Part 1: When Customers Actually Mattered

Yesterday, I asked a simple question: Why do boards not care about customers? Customers are the ones buying the product, funding the growth, and keeping the lights on. And yet, in most boardrooms, they’re a ghost.

I had my theory. Greed. Short-term thinking. The usual. But after digging deeper, I found the real reason.

Boards don’t ignore customers by accident. They ignore them because customers aren’t their real audience. Their real audience is shareholders. And not the mom-and-pop investors you’re picturing. I’m talking about the massive institutional investors—mutual funds, pension funds, passive indexers—the ones who control the company.

Those shareholders have a very clear list of priorities. “Delivering a quality customer experience” isn’t on it.

It wasn’t always this way.

There was a time when customer excellence wasn’t just a marketing bullet. It was a strategic, board-level bragging right. A symbol of operational strength and it existed because it was structurally incentivized by the U.S. government.

It was called the Malcolm Baldrige National Quality Award.

A Nation at Risk

To understand why the Baldrige Award mattered, you have to understand the panic of the 1980s.

America was getting its ass kicked.

After decades of global dominance, U.S. manufacturing was in a state of crisis.

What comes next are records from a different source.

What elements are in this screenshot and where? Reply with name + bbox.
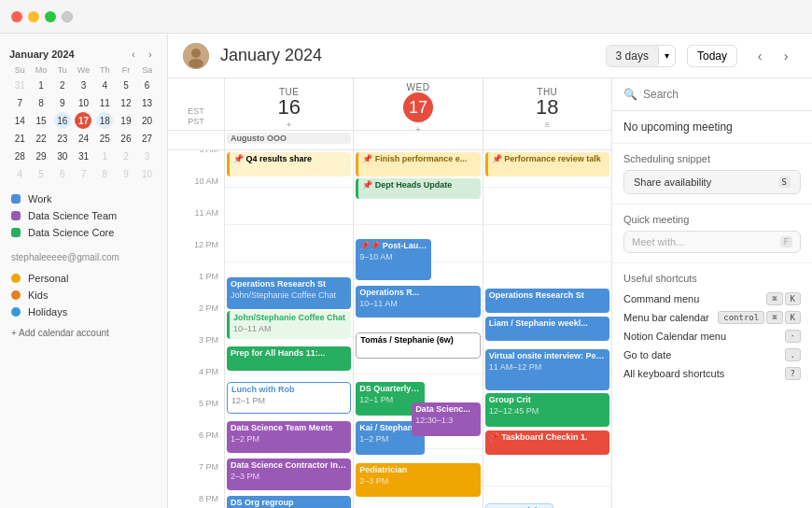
maximize-button[interactable] bbox=[45, 11, 56, 22]
event-ds-contractor[interactable]: Data Science Contractor Intake:... 2–3 P… bbox=[227, 459, 351, 490]
mini-day[interactable]: 28 bbox=[11, 148, 28, 164]
close-button[interactable] bbox=[11, 11, 22, 22]
time-grid-scroll[interactable]: 9 AM 10 AM 11 AM 12 PM 1 PM 2 PM 3 PM 4 … bbox=[168, 150, 611, 508]
mini-day[interactable]: 11 bbox=[96, 94, 113, 111]
event-virtual-onsite[interactable]: Virtual onsite interview: Pedro... 11 AM… bbox=[485, 349, 609, 390]
mini-day[interactable]: 31 bbox=[11, 77, 28, 93]
mini-day[interactable]: 3 bbox=[139, 148, 156, 164]
today-button[interactable]: Today bbox=[687, 45, 737, 67]
event-lunch-rob[interactable]: Lunch with Rob 12–1 PM bbox=[227, 382, 351, 414]
day-col-tue[interactable]: 📌 Q4 results share Operations Research S… bbox=[224, 150, 353, 508]
mini-day[interactable]: 15 bbox=[33, 112, 49, 129]
mini-day[interactable]: 26 bbox=[118, 130, 134, 147]
mini-day[interactable]: 14 bbox=[11, 112, 28, 129]
event-dept-heads[interactable]: 📌 Dept Heads Update bbox=[356, 178, 480, 199]
mini-day[interactable]: 8 bbox=[33, 94, 49, 111]
mini-day[interactable]: 13 bbox=[139, 94, 156, 111]
mini-day[interactable]: 27 bbox=[139, 130, 156, 147]
add-calendar-button[interactable]: + Add calendar account bbox=[0, 324, 167, 342]
view-days-button[interactable]: 3 days bbox=[607, 46, 658, 66]
mini-day[interactable]: 6 bbox=[54, 165, 71, 182]
mini-cal-nav-buttons: ‹ › bbox=[126, 47, 158, 62]
add-event-btn[interactable]: + bbox=[287, 120, 292, 130]
event-ops-research[interactable]: Operations Research St John/Stephanie Co… bbox=[227, 277, 351, 309]
mini-day[interactable]: 30 bbox=[54, 148, 71, 164]
mini-day[interactable]: 19 bbox=[118, 112, 134, 129]
mini-day[interactable]: 7 bbox=[75, 165, 91, 182]
all-day-event[interactable]: Augusto OOO bbox=[227, 133, 351, 144]
sidebar-item-kids[interactable]: Kids bbox=[0, 287, 167, 303]
mini-day[interactable]: 22 bbox=[33, 130, 49, 147]
mini-day[interactable]: 7 bbox=[11, 94, 28, 111]
event-coffee-chat[interactable]: John/Stephanie Coffee Chat 10–11 AM bbox=[227, 311, 351, 339]
day-col-wed[interactable]: 📌 Finish performance e... 📌 Dept Heads U… bbox=[353, 150, 482, 508]
mini-day[interactable]: 9 bbox=[54, 94, 71, 111]
mini-day[interactable]: 24 bbox=[75, 130, 91, 147]
mini-day[interactable]: 18 bbox=[96, 112, 113, 129]
mini-day[interactable]: 1 bbox=[33, 77, 49, 93]
mini-day[interactable]: 16 bbox=[54, 112, 71, 129]
event-perf-review-talk[interactable]: 📌 Performance review talk bbox=[485, 152, 609, 176]
sidebar-item-data-science-team[interactable]: Data Science Team bbox=[0, 207, 167, 224]
mini-day[interactable]: 12 bbox=[118, 94, 134, 111]
meet-with-input[interactable]: Meet with... F bbox=[623, 231, 801, 253]
view-chevron-button[interactable]: ▾ bbox=[658, 47, 675, 64]
sidebar-item-personal[interactable]: Personal bbox=[0, 270, 167, 287]
mini-day[interactable]: 9 bbox=[118, 165, 134, 182]
day-header-wed[interactable]: WED 17 + bbox=[353, 78, 482, 138]
minimize-button[interactable] bbox=[28, 11, 39, 22]
day-header-thu[interactable]: THU 18 ≡ bbox=[483, 78, 611, 138]
event-finish-perf[interactable]: 📌 Finish performance e... bbox=[356, 152, 480, 176]
sidebar-item-holidays[interactable]: Holidays bbox=[0, 303, 167, 320]
event-group-crit[interactable]: Group Crit 12–12:45 PM bbox=[485, 393, 609, 427]
next-period-button[interactable]: › bbox=[775, 45, 797, 67]
mini-day[interactable]: 3 bbox=[75, 77, 91, 93]
mini-day[interactable]: 10 bbox=[75, 94, 91, 111]
mini-day[interactable]: 21 bbox=[11, 130, 28, 147]
mini-day[interactable]: 8 bbox=[96, 165, 113, 182]
mini-day[interactable]: 31 bbox=[75, 148, 91, 164]
event-liam-stephanie[interactable]: Liam / Stephanie weekl... bbox=[485, 317, 609, 341]
event-ops-r-wed[interactable]: Operations R... 10–11 AM bbox=[356, 286, 480, 318]
user-avatar[interactable] bbox=[183, 43, 209, 69]
event-pediatrician[interactable]: Pediatrician 2–3 PM bbox=[356, 463, 480, 497]
mini-day[interactable]: 5 bbox=[33, 165, 49, 182]
share-availability-button[interactable]: Share availability S bbox=[623, 170, 801, 194]
mini-day[interactable]: 1 bbox=[96, 148, 113, 164]
mini-day[interactable]: 23 bbox=[54, 130, 71, 147]
event-ds-team-meets[interactable]: Data Science Team Meets 1–2 PM bbox=[227, 421, 351, 453]
mini-day[interactable]: 5 bbox=[118, 77, 134, 93]
mini-cal-next[interactable]: › bbox=[143, 47, 158, 62]
right-panel: 🔍 No upcoming meeting Scheduling snippet… bbox=[611, 78, 812, 508]
event-tomas-stephanie[interactable]: Tomás / Stephanie (6w) bbox=[356, 332, 480, 359]
mini-day[interactable]: 10 bbox=[139, 165, 156, 182]
day-header-tue[interactable]: TUE 16 + bbox=[224, 78, 353, 138]
search-input[interactable] bbox=[643, 88, 801, 101]
mini-cal-prev[interactable]: ‹ bbox=[126, 47, 141, 62]
fullscreen-button[interactable] bbox=[62, 11, 73, 22]
mini-day[interactable]: 2 bbox=[54, 77, 71, 93]
mini-day[interactable]: 6 bbox=[139, 77, 156, 93]
event-taskboard-checkin[interactable]: 📌 Taskboard Checkin 1. bbox=[485, 430, 609, 455]
event-q4-results[interactable]: 📌 Q4 results share bbox=[227, 152, 351, 176]
mini-day[interactable]: 20 bbox=[139, 112, 156, 129]
view-selector: 3 days ▾ bbox=[606, 45, 676, 67]
sidebar-item-data-science-core[interactable]: Data Science Core bbox=[0, 224, 167, 241]
event-data-science-w[interactable]: Data Scienc... 12:30–1:3 bbox=[412, 402, 481, 436]
event-post-launch[interactable]: 📌📌 Post-Launch... 9–10 AM bbox=[356, 239, 430, 280]
event-remote-visit[interactable]: Remote visit... 3–4 PM bbox=[485, 503, 554, 508]
sidebar-item-work[interactable]: Work bbox=[0, 190, 167, 207]
mini-day[interactable]: 25 bbox=[96, 130, 113, 147]
mini-day[interactable]: 29 bbox=[33, 148, 49, 164]
event-ops-research-thu[interactable]: Operations Research St bbox=[485, 289, 609, 313]
add-event-btn[interactable]: ≡ bbox=[544, 120, 550, 130]
event-prep-all-hands[interactable]: Prep for All Hands 11:... bbox=[227, 346, 351, 371]
useful-shortcuts-title: Useful shortcuts bbox=[623, 273, 801, 284]
day-col-thu[interactable]: 📌 Performance review talk Operations Res… bbox=[483, 150, 611, 508]
mini-day-today[interactable]: 17 bbox=[75, 112, 91, 129]
event-ds-org-regroup[interactable]: DS Org regroup 3–4 PM bbox=[227, 496, 351, 508]
prev-period-button[interactable]: ‹ bbox=[749, 45, 771, 67]
mini-day[interactable]: 4 bbox=[11, 165, 28, 182]
mini-day[interactable]: 4 bbox=[96, 77, 113, 93]
mini-day[interactable]: 2 bbox=[118, 148, 134, 164]
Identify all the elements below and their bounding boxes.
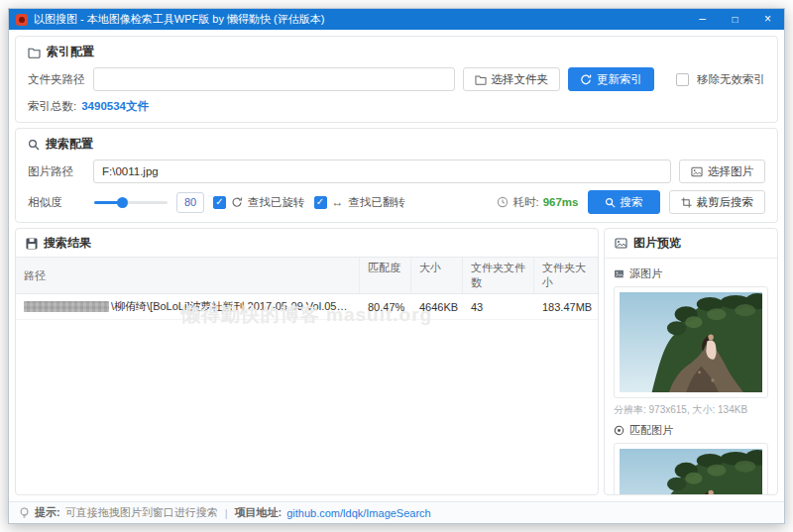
results-table-header: 路径 匹配度 大小 文件夹文件数 文件夹大小	[16, 257, 598, 294]
cell-path: \柳侑绮\[BoLoLi]波萝社新刊 2017-05-09 Vol.054 柳侑…	[16, 294, 360, 319]
find-rotated-group: ✓ 查找已旋转	[213, 195, 305, 210]
elapsed-label: 耗时:	[512, 195, 538, 210]
folder-path-input[interactable]	[93, 67, 455, 91]
maximize-button[interactable]: □	[719, 9, 751, 30]
cell-folder-size: 183.47MB	[534, 296, 598, 318]
search-icon	[28, 139, 40, 151]
preview-title: 图片预览	[633, 235, 681, 252]
image-path-row: 图片路径 选择图片	[28, 160, 765, 183]
col-size[interactable]: 大小	[411, 258, 463, 293]
col-folder-size[interactable]: 文件夹大小	[534, 258, 598, 293]
col-path[interactable]: 路径	[16, 258, 360, 293]
crop-search-label: 裁剪后搜索	[697, 195, 754, 210]
folder-path-label: 文件夹路径	[28, 72, 85, 87]
select-folder-label: 选择文件夹	[492, 72, 549, 87]
source-image-label: 源图片	[629, 266, 662, 281]
remove-invalid-label: 移除无效索引	[697, 72, 765, 87]
similarity-value-input[interactable]	[176, 192, 204, 213]
matched-image-label: 匹配图片	[629, 423, 673, 438]
image-path-input[interactable]	[93, 160, 671, 183]
image-path-label: 图片路径	[28, 164, 85, 179]
crop-icon	[681, 197, 692, 208]
similarity-row: 相似度 ✓ 查找已旋转 ✓ ↔	[28, 190, 765, 214]
save-icon	[26, 238, 38, 250]
source-image-label-row: 源图片	[614, 266, 768, 281]
elapsed-value: 967ms	[543, 196, 579, 208]
search-config-section: 搜索配置 图片路径 选择图片 相似度	[15, 128, 778, 223]
flip-arrows-icon: ↔	[332, 195, 344, 209]
project-label: 项目地址:	[235, 505, 283, 520]
remove-invalid-checkbox[interactable]	[676, 73, 689, 86]
find-flipped-checkbox[interactable]: ✓	[314, 196, 327, 209]
cell-size: 4646KB	[411, 296, 463, 318]
matched-image-photo[interactable]	[620, 449, 762, 494]
image-icon	[691, 166, 703, 177]
results-title: 搜索结果	[44, 235, 91, 252]
close-button[interactable]: ×	[751, 9, 784, 30]
index-config-section: 索引配置 文件夹路径 选择文件夹 更新索引	[15, 36, 778, 123]
folder-icon	[28, 47, 41, 58]
index-config-title: 索引配置	[47, 44, 94, 60]
status-bar: 提示: 可直接拖拽图片到窗口进行搜索 | 项目地址: github.com/ld…	[9, 501, 784, 523]
window-title: 以图搜图 - 本地图像检索工具WPF版 by 懒得勤快 (评估版本)	[34, 12, 686, 27]
hint-label: 提示:	[35, 505, 60, 520]
col-folder-count[interactable]: 文件夹文件数	[463, 258, 534, 293]
matched-image-label-row: 匹配图片	[614, 423, 768, 438]
find-rotated-checkbox[interactable]: ✓	[213, 196, 226, 209]
similarity-slider[interactable]	[94, 196, 168, 209]
similarity-label: 相似度	[28, 195, 85, 210]
clock-icon	[497, 196, 509, 208]
select-image-button[interactable]: 选择图片	[679, 160, 765, 183]
results-title-row: 搜索结果	[16, 229, 598, 257]
image-icon	[615, 238, 627, 249]
image-preview-section: 图片预览 源图片	[604, 228, 778, 495]
search-config-title: 搜索配置	[46, 136, 93, 153]
col-match[interactable]: 匹配度	[360, 258, 411, 293]
search-icon	[605, 197, 616, 208]
source-image-info: 分辨率: 973x615, 大小: 134KB	[614, 403, 768, 417]
index-config-title-row: 索引配置	[28, 44, 765, 60]
find-rotated-label: 查找已旋转	[248, 195, 305, 210]
hint-text: 可直接拖拽图片到窗口进行搜索	[65, 505, 218, 520]
search-button-label: 搜索	[621, 195, 643, 210]
source-image-card	[614, 286, 768, 398]
app-window: 以图搜图 - 本地图像检索工具WPF版 by 懒得勤快 (评估版本) – □ ×…	[8, 8, 785, 524]
update-index-button[interactable]: 更新索引	[568, 67, 654, 91]
content-area: 索引配置 文件夹路径 选择文件夹 更新索引	[9, 30, 784, 501]
select-image-label: 选择图片	[708, 164, 753, 179]
source-image-photo[interactable]	[620, 292, 762, 392]
table-row[interactable]: \柳侑绮\[BoLoLi]波萝社新刊 2017-05-09 Vol.054 柳侑…	[16, 294, 598, 320]
matched-image-card	[614, 443, 768, 494]
index-total-label: 索引总数:	[28, 99, 76, 114]
refresh-icon	[580, 73, 592, 85]
cell-match: 80.47%	[360, 296, 411, 318]
minimize-button[interactable]: –	[686, 9, 719, 30]
app-icon	[16, 14, 28, 26]
lightbulb-icon	[19, 507, 30, 519]
folder-path-row: 文件夹路径 选择文件夹 更新索引 移除无效索引	[28, 67, 765, 91]
elapsed-group: 耗时: 967ms	[497, 195, 578, 210]
cell-folder-count: 43	[463, 296, 534, 318]
title-bar: 以图搜图 - 本地图像检索工具WPF版 by 懒得勤快 (评估版本) – □ ×	[9, 9, 784, 30]
crop-search-button[interactable]: 裁剪后搜索	[669, 190, 766, 214]
search-results-section: 搜索结果 路径 匹配度 大小 文件夹文件数 文件夹大小 \柳侑绮\[BoLoLi…	[15, 228, 599, 495]
slider-thumb[interactable]	[117, 197, 128, 208]
search-config-title-row: 搜索配置	[28, 136, 765, 153]
censored-path-prefix	[24, 301, 109, 312]
update-index-label: 更新索引	[597, 72, 642, 87]
preview-title-row: 图片预览	[605, 229, 777, 259]
find-flipped-group: ✓ ↔ 查找已翻转	[314, 195, 406, 210]
index-total-value: 3490534文件	[81, 99, 149, 114]
folder-icon	[475, 74, 487, 85]
path-text: \柳侑绮\[BoLoLi]波萝社新刊 2017-05-09 Vol.054 柳侑…	[111, 299, 352, 314]
main-row: 搜索结果 路径 匹配度 大小 文件夹文件数 文件夹大小 \柳侑绮\[BoLoLi…	[15, 228, 778, 495]
photo-icon	[614, 269, 624, 278]
preview-body: 源图片	[605, 259, 777, 494]
rotate-icon	[231, 196, 243, 208]
search-button[interactable]: 搜索	[588, 190, 660, 214]
find-flipped-label: 查找已翻转	[349, 195, 406, 210]
select-folder-button[interactable]: 选择文件夹	[463, 67, 561, 91]
index-total-row: 索引总数: 3490534文件	[28, 99, 765, 114]
footer-separator: |	[225, 507, 228, 519]
project-link[interactable]: github.com/ldqk/ImageSearch	[286, 507, 431, 519]
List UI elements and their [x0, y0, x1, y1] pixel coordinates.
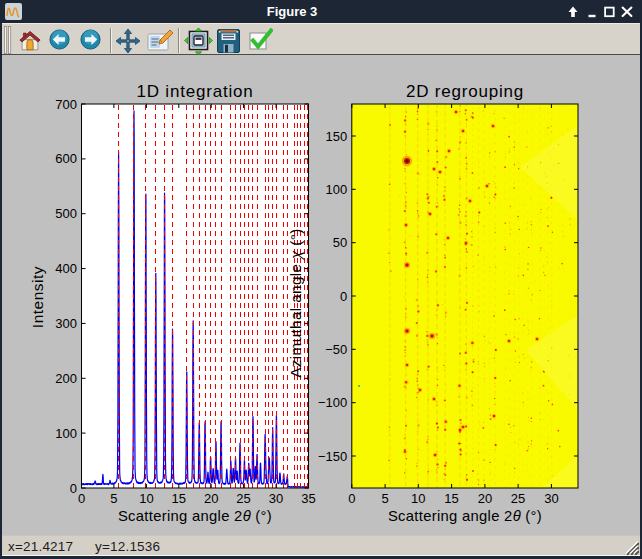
svg-text:50: 50 — [333, 235, 347, 250]
svg-text:Scattering angle 2θ (°): Scattering angle 2θ (°) — [388, 508, 542, 524]
svg-text:−150: −150 — [318, 449, 347, 464]
svg-text:20: 20 — [204, 491, 218, 506]
svg-text:−100: −100 — [318, 395, 347, 410]
svg-text:300: 300 — [55, 316, 77, 331]
svg-text:25: 25 — [511, 491, 525, 506]
svg-text:100: 100 — [326, 182, 348, 197]
svg-text:1D integration: 1D integration — [136, 82, 253, 101]
svg-text:15: 15 — [444, 491, 458, 506]
svg-text:10: 10 — [139, 491, 153, 506]
svg-text:0: 0 — [78, 491, 85, 506]
svg-text:Scattering angle 2θ (°): Scattering angle 2θ (°) — [118, 508, 272, 524]
svg-text:150: 150 — [326, 129, 348, 144]
svg-text:Azimuthal angle χ (°): Azimuthal angle χ (°) — [287, 228, 304, 377]
svg-text:35: 35 — [301, 491, 315, 506]
svg-text:25: 25 — [236, 491, 250, 506]
svg-text:15: 15 — [172, 491, 186, 506]
svg-text:0: 0 — [70, 481, 77, 496]
svg-text:−50: −50 — [325, 342, 347, 357]
svg-text:500: 500 — [55, 206, 77, 221]
svg-text:5: 5 — [110, 491, 117, 506]
svg-text:5: 5 — [381, 491, 388, 506]
svg-text:700: 700 — [55, 97, 77, 112]
svg-text:Intensity: Intensity — [29, 266, 46, 328]
svg-text:0: 0 — [348, 491, 355, 506]
svg-text:30: 30 — [269, 491, 283, 506]
svg-text:10: 10 — [411, 491, 425, 506]
svg-text:0: 0 — [340, 289, 347, 304]
svg-text:400: 400 — [55, 261, 77, 276]
svg-text:600: 600 — [55, 151, 77, 166]
svg-text:30: 30 — [544, 491, 558, 506]
svg-text:100: 100 — [55, 426, 77, 441]
svg-text:2D regrouping: 2D regrouping — [406, 82, 524, 101]
svg-text:200: 200 — [55, 371, 77, 386]
svg-text:20: 20 — [478, 491, 492, 506]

Japanese competitors, in particular, were shipping superior products at better prices, and U.S. companies were bleeding market share in everything from cars to electronics.

This wasn't just a commercial problem; it was seen as a direct threat to national economic security. Poor quality was a systemic financial drain, costing companies as much as 20% of their sales revenue.

The U.S. was in a "quality crisis", and Congress decided to intervene.

In 1987, President Reagan signed the Malcolm Baldrige National Quality Improvement Act. This wasn't a friendly suggestion. It was a "direct strategic intervention"—a deliberate act of industrial policy to force American companies to get their act together.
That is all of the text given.